Г-н ЖУРДЕН. Я вас слишком уважаю, ваше сиятельство.
ДОРАНТ. Боже мой, да наденьте же! Пожалуйста, без церемоний.
Г-н ЖУРДЕН. Ваше сиятельство…
ДОРАНТ. Говорят вам, наденьте, господин Журден: ведь вы мой друг.
Г-н ЖУРДЕН. Ваше сиятельство! Я ваш покорный слуга.
ДОРАНТ. Если вы не наденете шляпу, тогда и я не надену.
Г-н ЖУРДЕН (надевая шляпу). Лучше показаться неучтивым, чем несговорчивым.
ДОРАНТ. Как вам известно, я ваш должник.
Г-жа ЖУРДЕН (в сторону). Да, нам это слишком хорошо известно.
ДОРАНТ. Вы были так великодушны, что неоднократно давали мне в долг и, надо заметить, выказывали при этом величайшую деликатность.
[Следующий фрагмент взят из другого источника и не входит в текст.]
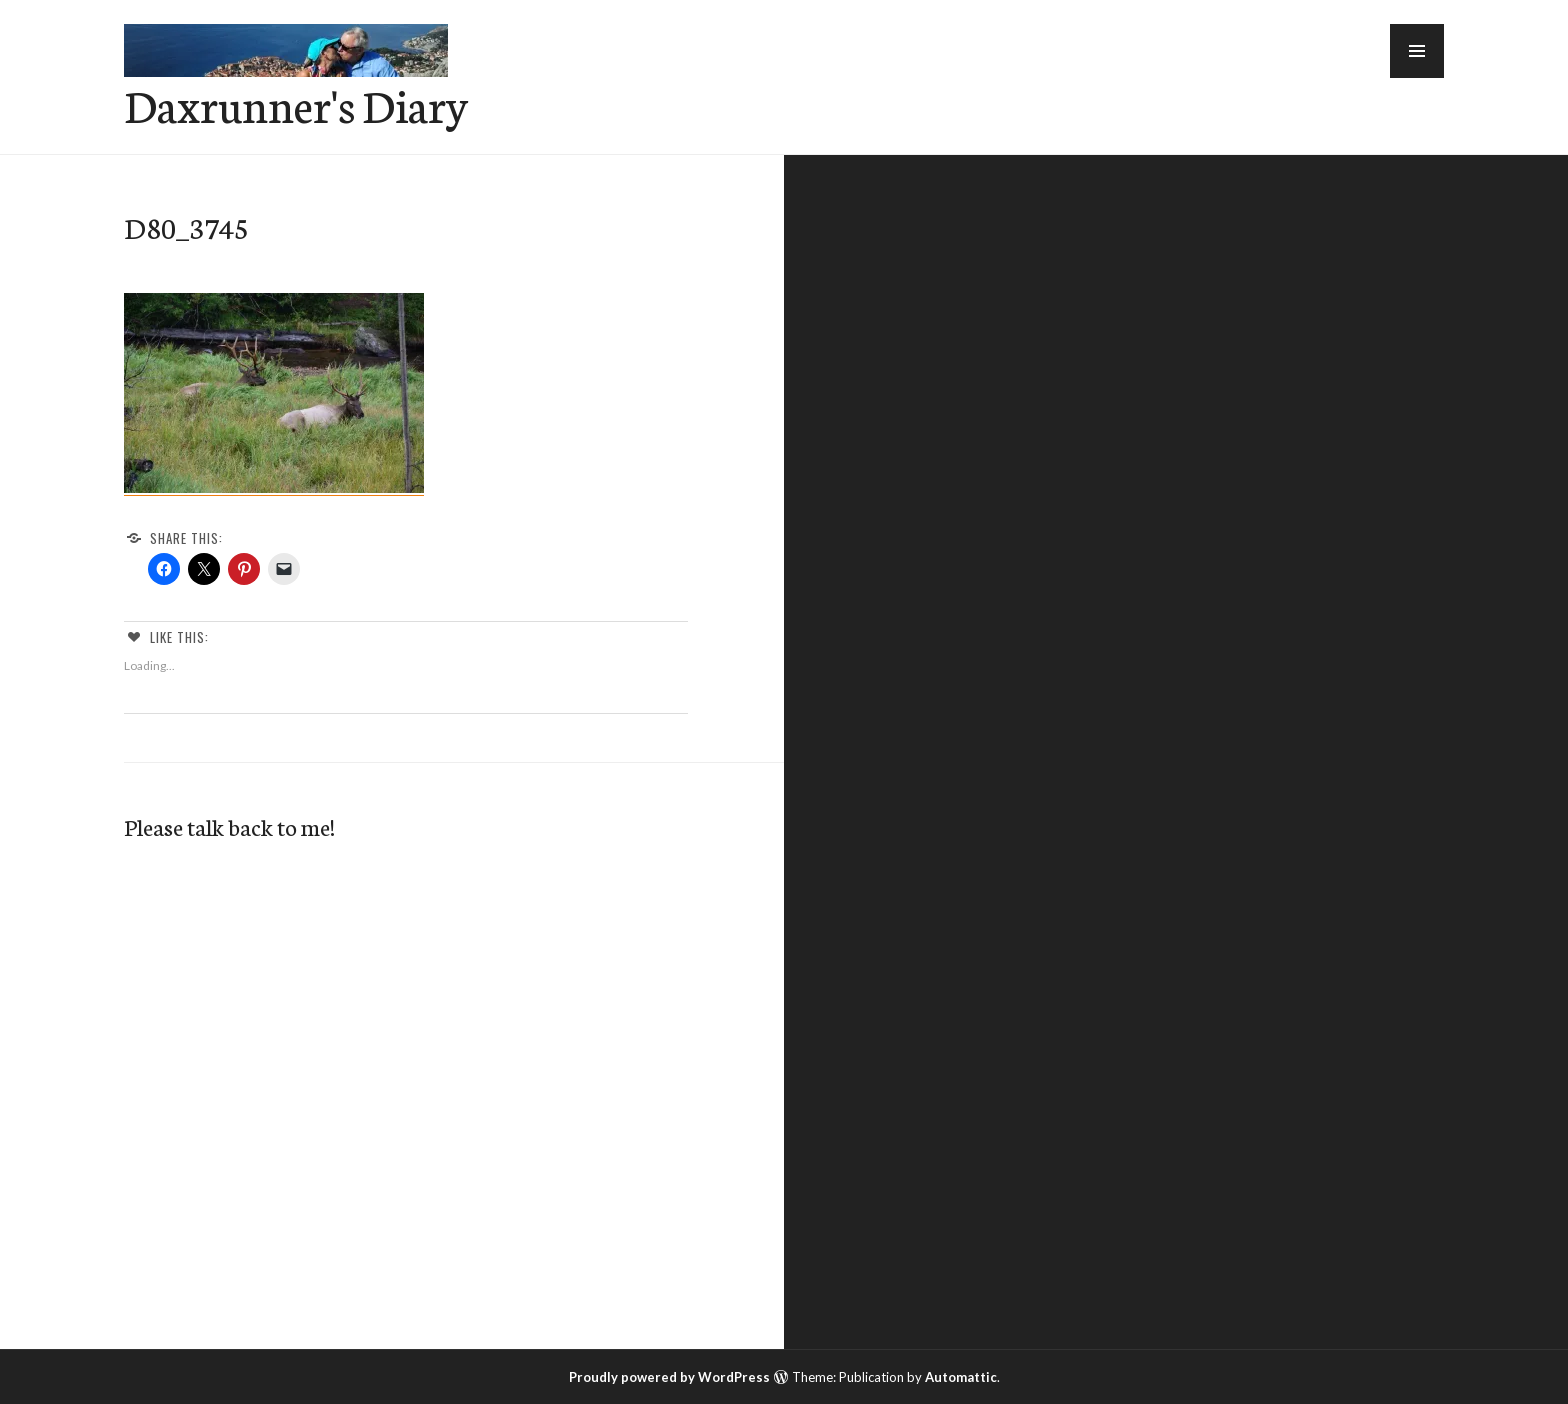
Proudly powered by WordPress (669, 1377)
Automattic (961, 1377)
Г-н ЖУРДЕН. Шутить изволите, ваше сиятельство.
ДОРАНТ. Однако ж я почитаю непременною своею обязанностью платить долги и умею ценить оказываемые мне любезности.
Г-н ЖУРДЕН. Я в этом не сомневаюсь.
ДОРАНТ. Я намерен с вами расквитаться. Давайте вместе подсчитаем, сколько я вам всего должен.
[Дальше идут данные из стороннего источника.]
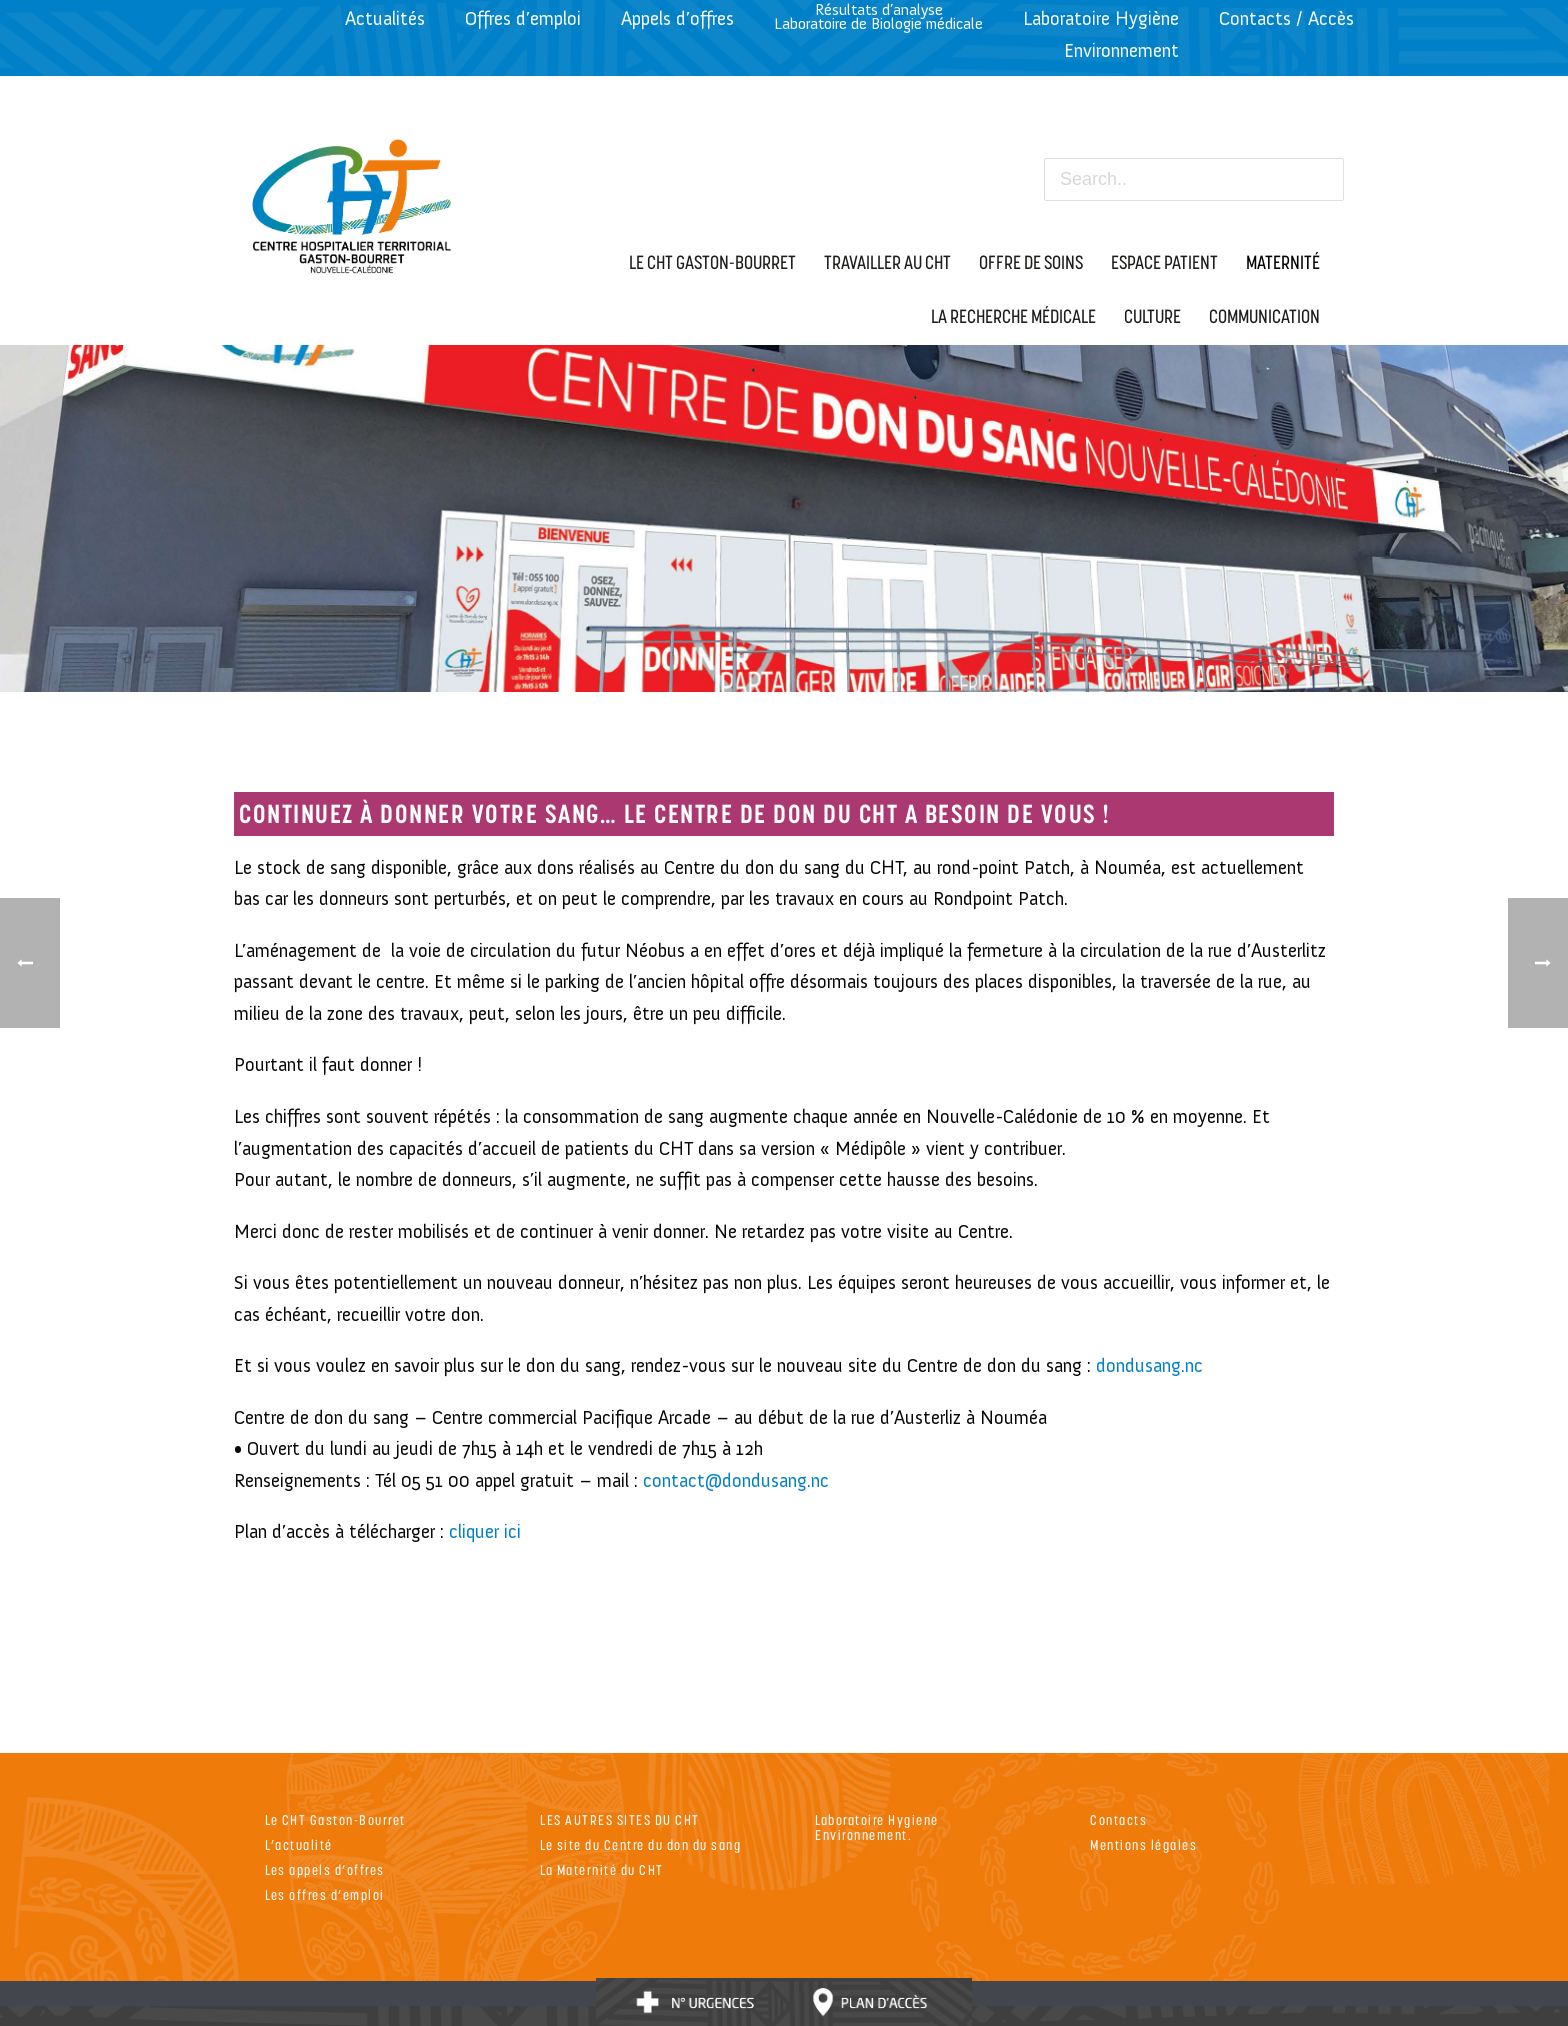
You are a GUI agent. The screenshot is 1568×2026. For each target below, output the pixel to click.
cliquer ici (485, 1531)
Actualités (385, 18)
Г-н ЖУРДЕН (г-же Журден, тихо). Ну что, жена? Видишь, какую ты на него взвела напраслину?
ДОРАНТ. Я люблю расплачиваться как можно скорее.
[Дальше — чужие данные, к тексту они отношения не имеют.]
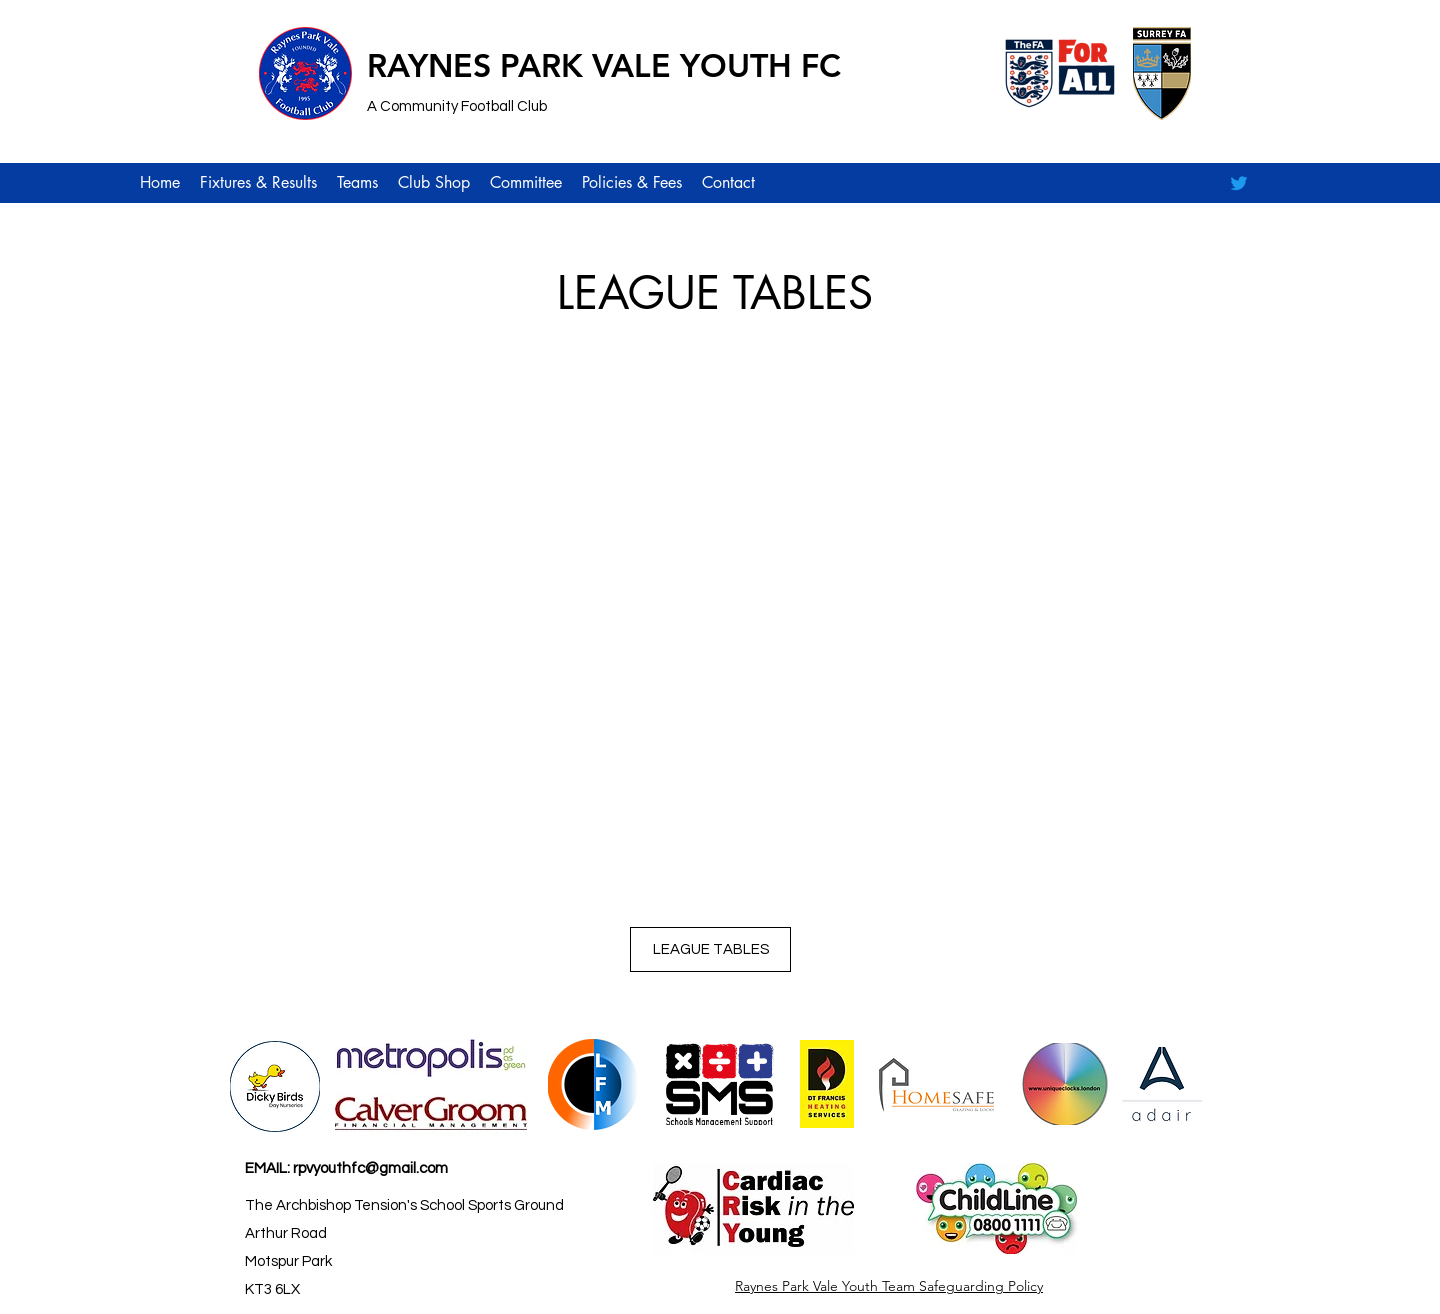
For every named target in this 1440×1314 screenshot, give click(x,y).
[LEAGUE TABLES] (710, 949)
Г-н ЖУРДЕН (г-же Журден, тихо). А что я тебе говорил?
ДОРАНТ. Итак, посмотрим, сколько же я вам должен.
Г-н ЖУРДЕН (г-же Журден, тихо). Вот они, твои нелепые подозрения.
ДОРАНТ. Вы хорошо помните, сколько вы мне ссудили?
Г-н ЖУРДЕН. По-моему, да. Я записал для памяти. Вот она, эта самая запись. В первый раз выдано вам двести луидоров.
ДОРАНТ. Верно.
Г-н Журден. Еще выдано вам сто двадцать.
ДОРАНТ. Так.
Г-н ЖУРДЕН. Еще выдано вам сто сорок.
ДОРАНТ. Вы правы.
Г-н ЖУРДЕН. Все вместе составляет четыреста шестьдесят луидоров, или пять тысяч шестьдесят ливров.
ДОРАНТ. Подсчет вполне верен. Пять тысяч шестьдесят ливров.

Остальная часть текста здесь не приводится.